Dynamic chapter headings?

I have my book structured to where the chapter header, example,
Chapter One
Name
is in its own file. I would like to be able to call the title of this file as the name but when I try <$title> it doesnt work on compile yet <$t> works on numbers. It would be a super nifty thing to change the chapter name by renaming the title within the binder
Can anyone help me or must I manually change it within the actual file?

Have you explored Scrivener’s capability to generate headings for you, using those same binder titles (or even ignoring them entirely and building generic titles like “Chapter 21”)? Under normal conditions there should be no reason to type the title into a text editor. Generating them automatically means one central definition for the content and formatting of headings, as well as keeping ugly counting codes and whatnot out of the editor or binder.

For example you can go into the Formatting compile option pane, click on the folder icon to change how folders print and click the “Title” checkbox. Now all you have to do is style the heading using the mock editor below. The Section Layout button is where you would insert boilerplate content like counters, line breaks and so forth.

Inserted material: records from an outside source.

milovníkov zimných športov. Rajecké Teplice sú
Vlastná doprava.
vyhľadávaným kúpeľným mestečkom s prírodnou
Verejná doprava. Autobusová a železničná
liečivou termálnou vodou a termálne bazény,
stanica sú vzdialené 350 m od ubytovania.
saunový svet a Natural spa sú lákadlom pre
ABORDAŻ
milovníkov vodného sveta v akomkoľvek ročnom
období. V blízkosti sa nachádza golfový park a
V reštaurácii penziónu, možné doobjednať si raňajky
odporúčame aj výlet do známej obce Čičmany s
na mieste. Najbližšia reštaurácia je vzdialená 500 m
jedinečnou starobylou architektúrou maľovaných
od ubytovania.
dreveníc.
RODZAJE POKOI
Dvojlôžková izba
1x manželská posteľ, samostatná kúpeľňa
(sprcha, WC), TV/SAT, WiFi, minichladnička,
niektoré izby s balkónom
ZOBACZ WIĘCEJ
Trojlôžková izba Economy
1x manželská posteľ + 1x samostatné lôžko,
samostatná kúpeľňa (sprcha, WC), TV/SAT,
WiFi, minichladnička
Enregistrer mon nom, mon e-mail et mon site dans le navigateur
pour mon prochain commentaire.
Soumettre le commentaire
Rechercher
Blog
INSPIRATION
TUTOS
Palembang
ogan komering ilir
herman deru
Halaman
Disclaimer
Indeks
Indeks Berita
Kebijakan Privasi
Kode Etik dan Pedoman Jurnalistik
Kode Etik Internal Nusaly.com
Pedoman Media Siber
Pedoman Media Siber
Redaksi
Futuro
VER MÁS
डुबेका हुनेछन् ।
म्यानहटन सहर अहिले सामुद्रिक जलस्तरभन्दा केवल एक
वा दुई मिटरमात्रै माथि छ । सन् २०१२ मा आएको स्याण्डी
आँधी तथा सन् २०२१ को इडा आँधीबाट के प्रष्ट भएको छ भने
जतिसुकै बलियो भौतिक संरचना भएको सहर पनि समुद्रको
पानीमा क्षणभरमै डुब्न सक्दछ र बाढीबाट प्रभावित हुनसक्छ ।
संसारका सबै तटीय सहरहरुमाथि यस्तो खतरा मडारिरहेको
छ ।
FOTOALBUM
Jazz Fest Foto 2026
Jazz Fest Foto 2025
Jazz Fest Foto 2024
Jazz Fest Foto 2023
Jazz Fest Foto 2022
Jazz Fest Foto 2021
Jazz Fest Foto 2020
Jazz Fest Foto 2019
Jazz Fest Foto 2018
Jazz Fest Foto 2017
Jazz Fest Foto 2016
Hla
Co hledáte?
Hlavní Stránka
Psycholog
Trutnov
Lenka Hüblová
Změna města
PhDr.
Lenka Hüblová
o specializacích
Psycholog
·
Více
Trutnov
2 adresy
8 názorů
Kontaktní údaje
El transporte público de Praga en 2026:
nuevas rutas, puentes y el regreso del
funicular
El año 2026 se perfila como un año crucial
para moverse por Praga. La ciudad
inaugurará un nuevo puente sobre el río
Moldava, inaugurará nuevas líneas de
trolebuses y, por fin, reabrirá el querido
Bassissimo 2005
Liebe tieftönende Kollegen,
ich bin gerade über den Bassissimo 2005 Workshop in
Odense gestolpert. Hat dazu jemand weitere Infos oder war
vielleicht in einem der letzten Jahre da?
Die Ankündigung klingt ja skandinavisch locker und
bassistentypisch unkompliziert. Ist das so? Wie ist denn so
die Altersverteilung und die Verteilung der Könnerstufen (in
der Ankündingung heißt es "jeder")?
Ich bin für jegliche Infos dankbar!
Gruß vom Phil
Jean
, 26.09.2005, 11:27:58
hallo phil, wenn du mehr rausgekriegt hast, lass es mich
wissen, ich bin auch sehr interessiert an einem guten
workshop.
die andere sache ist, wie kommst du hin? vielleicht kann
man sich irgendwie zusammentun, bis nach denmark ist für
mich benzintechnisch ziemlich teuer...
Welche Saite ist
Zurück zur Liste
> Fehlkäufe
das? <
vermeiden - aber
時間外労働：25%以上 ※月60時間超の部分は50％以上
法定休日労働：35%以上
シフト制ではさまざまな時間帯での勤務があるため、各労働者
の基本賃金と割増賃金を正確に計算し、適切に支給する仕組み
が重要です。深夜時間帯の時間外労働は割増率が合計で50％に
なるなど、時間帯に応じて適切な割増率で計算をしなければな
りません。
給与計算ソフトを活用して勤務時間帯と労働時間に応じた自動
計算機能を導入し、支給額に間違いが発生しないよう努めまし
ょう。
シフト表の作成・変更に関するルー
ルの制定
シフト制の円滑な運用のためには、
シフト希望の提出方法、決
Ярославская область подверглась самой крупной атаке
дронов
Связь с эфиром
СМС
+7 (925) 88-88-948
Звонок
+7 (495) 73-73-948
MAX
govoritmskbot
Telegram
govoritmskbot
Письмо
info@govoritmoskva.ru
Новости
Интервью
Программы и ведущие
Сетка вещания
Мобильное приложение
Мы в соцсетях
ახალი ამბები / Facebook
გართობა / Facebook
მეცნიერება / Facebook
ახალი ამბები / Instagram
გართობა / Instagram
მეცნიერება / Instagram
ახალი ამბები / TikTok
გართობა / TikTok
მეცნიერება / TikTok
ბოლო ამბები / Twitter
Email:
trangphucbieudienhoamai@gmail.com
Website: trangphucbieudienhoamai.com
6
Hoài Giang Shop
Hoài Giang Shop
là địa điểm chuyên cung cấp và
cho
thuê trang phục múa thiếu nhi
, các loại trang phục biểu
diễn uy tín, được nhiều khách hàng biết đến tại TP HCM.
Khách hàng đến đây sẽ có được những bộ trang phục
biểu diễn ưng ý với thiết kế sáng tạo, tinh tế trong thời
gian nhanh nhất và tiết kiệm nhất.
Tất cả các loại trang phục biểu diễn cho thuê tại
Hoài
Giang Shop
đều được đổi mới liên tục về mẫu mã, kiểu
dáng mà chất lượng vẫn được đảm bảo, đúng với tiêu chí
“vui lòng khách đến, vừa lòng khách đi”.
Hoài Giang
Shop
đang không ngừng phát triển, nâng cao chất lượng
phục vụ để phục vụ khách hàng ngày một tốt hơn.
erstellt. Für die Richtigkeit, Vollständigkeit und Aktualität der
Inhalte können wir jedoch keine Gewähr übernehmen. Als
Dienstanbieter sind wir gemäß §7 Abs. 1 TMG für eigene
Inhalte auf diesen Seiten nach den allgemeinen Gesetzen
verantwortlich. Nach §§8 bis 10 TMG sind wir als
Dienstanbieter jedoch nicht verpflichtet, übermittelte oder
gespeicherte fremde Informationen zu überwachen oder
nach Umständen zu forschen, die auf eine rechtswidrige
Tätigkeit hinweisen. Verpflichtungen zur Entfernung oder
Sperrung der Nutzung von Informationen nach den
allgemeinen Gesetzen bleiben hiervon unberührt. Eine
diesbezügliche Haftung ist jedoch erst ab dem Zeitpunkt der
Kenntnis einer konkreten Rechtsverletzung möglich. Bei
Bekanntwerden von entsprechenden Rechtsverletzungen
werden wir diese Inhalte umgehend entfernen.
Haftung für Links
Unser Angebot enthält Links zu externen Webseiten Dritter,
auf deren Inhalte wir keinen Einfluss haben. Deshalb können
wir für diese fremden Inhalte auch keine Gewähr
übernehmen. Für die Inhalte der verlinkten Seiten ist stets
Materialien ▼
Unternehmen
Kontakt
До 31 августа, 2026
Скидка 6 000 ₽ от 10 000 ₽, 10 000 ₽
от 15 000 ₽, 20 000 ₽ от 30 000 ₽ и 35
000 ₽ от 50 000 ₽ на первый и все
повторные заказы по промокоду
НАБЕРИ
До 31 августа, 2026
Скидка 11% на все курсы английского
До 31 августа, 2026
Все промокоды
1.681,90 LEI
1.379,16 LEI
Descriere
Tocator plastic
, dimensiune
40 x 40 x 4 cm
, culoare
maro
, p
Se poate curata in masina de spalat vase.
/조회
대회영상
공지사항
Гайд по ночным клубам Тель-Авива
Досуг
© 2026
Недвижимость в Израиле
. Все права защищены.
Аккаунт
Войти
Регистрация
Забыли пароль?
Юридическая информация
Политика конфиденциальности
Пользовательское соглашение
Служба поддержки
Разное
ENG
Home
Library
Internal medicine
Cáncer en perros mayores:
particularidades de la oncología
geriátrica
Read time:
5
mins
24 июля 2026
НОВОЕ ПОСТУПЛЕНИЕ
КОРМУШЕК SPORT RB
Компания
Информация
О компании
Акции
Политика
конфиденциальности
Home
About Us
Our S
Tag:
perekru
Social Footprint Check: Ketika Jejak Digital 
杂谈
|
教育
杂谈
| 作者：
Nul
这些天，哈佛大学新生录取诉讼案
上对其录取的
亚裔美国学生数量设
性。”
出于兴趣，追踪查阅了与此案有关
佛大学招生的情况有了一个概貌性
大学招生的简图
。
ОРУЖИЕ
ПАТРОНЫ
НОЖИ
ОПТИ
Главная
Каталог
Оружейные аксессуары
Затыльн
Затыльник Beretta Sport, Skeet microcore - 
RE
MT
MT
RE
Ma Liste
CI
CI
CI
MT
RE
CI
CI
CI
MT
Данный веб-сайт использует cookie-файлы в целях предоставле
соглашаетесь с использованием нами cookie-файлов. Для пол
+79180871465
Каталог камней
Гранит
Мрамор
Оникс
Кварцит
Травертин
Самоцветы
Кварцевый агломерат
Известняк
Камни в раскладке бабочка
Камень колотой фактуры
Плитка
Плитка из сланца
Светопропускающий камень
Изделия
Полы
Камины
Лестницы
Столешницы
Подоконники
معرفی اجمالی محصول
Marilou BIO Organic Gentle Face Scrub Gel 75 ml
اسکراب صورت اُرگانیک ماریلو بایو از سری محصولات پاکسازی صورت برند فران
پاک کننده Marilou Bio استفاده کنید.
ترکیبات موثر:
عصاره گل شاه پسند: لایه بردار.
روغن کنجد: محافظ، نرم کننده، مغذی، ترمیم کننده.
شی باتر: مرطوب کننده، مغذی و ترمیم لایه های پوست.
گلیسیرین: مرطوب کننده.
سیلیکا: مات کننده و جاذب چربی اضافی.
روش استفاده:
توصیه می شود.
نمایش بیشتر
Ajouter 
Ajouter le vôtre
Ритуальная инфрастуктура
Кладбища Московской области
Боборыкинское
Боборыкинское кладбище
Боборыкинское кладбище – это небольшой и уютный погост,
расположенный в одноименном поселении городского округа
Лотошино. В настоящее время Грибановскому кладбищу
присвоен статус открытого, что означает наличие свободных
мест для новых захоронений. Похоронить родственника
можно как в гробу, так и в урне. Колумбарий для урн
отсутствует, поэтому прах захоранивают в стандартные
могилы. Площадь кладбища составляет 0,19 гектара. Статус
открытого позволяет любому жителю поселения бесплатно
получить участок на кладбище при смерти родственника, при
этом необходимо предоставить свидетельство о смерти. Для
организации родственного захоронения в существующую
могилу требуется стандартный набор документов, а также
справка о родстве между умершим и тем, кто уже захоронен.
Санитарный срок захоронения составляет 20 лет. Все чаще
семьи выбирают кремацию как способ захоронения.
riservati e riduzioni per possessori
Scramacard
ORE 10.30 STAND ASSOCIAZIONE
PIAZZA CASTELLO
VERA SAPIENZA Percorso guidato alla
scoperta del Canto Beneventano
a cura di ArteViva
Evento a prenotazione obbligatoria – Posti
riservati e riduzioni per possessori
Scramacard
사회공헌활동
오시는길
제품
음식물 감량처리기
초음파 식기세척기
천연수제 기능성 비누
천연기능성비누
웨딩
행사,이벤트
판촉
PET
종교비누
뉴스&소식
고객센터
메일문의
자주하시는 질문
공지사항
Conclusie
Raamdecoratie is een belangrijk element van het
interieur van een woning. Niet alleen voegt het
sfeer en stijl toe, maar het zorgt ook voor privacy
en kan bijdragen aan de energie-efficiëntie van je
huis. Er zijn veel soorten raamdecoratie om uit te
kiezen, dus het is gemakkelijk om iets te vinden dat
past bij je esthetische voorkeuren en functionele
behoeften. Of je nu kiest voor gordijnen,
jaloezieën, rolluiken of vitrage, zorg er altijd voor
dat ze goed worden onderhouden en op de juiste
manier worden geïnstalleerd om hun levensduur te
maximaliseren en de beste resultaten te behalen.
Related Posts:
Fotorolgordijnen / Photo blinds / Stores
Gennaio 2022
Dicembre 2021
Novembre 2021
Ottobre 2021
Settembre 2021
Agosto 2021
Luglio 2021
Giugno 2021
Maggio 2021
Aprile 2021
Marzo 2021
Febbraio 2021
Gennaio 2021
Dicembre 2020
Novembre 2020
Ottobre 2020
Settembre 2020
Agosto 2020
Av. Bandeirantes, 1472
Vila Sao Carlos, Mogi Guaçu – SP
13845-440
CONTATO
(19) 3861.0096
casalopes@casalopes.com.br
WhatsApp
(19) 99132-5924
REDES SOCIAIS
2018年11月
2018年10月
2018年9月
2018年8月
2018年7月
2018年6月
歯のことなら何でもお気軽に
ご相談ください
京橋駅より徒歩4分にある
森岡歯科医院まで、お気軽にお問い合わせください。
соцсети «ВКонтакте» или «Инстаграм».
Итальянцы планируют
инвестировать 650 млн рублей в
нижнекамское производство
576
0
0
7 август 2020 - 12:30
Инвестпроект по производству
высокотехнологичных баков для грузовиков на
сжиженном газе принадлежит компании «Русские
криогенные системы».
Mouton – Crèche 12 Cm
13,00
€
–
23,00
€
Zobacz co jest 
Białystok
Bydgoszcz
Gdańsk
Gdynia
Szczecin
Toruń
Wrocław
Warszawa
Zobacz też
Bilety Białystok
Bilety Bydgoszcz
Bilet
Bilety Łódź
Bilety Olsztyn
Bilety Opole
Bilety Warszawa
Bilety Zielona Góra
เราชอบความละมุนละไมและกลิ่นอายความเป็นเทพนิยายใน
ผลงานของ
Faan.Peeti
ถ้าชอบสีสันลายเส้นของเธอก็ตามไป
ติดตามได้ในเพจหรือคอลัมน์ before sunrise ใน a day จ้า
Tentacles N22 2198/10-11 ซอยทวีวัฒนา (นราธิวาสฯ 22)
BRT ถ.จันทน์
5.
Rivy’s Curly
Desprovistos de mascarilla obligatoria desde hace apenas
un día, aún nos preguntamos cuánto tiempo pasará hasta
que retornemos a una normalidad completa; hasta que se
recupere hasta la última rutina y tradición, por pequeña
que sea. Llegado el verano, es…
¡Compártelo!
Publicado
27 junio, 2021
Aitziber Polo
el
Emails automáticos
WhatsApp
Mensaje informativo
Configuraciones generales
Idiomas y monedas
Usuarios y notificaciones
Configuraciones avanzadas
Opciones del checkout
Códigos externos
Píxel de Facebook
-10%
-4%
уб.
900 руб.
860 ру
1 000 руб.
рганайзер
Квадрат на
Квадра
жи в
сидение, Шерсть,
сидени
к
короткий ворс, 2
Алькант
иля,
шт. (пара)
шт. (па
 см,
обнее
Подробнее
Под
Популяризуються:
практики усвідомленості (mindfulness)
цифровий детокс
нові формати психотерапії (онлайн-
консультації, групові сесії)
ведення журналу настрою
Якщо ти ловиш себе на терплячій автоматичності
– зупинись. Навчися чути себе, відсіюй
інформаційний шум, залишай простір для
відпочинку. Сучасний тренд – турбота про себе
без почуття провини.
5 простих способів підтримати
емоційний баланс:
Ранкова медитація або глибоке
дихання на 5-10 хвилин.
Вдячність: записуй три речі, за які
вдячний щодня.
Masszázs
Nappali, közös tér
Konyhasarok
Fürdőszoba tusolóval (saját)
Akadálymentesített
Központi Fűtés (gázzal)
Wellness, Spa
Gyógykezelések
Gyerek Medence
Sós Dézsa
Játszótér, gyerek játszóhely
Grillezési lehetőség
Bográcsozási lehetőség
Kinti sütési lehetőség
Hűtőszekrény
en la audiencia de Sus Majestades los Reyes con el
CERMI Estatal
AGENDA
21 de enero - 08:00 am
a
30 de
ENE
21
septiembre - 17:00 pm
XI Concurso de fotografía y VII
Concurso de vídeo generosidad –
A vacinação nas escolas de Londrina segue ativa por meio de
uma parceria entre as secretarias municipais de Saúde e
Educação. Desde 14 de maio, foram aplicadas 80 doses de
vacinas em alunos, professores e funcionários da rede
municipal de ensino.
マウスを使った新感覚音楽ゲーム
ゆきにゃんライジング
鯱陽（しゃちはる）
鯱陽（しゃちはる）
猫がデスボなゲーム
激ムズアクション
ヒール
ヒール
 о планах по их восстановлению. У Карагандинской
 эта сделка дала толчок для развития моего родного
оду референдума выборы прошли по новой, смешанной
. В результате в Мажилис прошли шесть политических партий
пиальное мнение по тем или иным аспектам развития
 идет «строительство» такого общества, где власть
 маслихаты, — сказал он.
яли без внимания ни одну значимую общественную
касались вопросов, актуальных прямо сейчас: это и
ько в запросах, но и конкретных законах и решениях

Most of our templates work this way by default, incidentally, so if you’d like to see an example all wired up for use, check out one of those. Some, like the general non-fiction template, demonstrate more complex examples as well. In that one, folders at level one of the outline will generate chapter headings, while folders at lower levels will insert simple headings in decreasing font sizes the deeper the outline level.

Ok, cool, that’s one nifty thing, but what about the images that I want above the chapter number?
Edit:
oh yeah, How would I get the curly quotes and change the underline back to italics in the compiled document oh never mind, I started poking about and adjusting a few things. This is kinda cool now, I take it if I compile for kindle/ebooks that it would do the same thing?